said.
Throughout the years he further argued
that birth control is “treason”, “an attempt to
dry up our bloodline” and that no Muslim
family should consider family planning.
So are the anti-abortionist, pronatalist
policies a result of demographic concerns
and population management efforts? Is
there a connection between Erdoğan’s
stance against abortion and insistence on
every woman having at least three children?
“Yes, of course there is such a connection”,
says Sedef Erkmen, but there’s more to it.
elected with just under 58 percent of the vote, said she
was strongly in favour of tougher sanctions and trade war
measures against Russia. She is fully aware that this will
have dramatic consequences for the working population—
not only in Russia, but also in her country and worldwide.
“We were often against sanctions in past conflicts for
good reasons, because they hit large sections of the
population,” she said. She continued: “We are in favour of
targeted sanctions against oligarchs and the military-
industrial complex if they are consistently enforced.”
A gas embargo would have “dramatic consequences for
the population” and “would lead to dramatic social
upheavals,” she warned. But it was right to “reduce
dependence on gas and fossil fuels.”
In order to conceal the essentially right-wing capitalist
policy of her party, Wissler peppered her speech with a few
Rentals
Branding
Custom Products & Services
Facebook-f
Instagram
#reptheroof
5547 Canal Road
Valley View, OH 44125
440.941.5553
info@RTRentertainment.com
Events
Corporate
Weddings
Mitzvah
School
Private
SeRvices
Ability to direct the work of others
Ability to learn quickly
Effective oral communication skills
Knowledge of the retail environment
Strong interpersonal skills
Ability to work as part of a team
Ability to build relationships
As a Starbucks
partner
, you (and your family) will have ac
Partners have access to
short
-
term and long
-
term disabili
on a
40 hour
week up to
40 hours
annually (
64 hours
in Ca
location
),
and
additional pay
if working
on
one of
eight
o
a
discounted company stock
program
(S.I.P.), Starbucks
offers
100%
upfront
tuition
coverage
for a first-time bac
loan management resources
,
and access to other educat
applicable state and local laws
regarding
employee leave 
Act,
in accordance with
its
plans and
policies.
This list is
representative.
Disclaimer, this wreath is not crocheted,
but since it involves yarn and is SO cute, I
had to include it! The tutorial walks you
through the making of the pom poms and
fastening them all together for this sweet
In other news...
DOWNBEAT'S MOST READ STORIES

____

• _PROBLEM REQUIREMENTS_
Exactly how many lines in the material above mention the word "family"? Give the number and nothing besides.

• _FINAL ANSWER_
2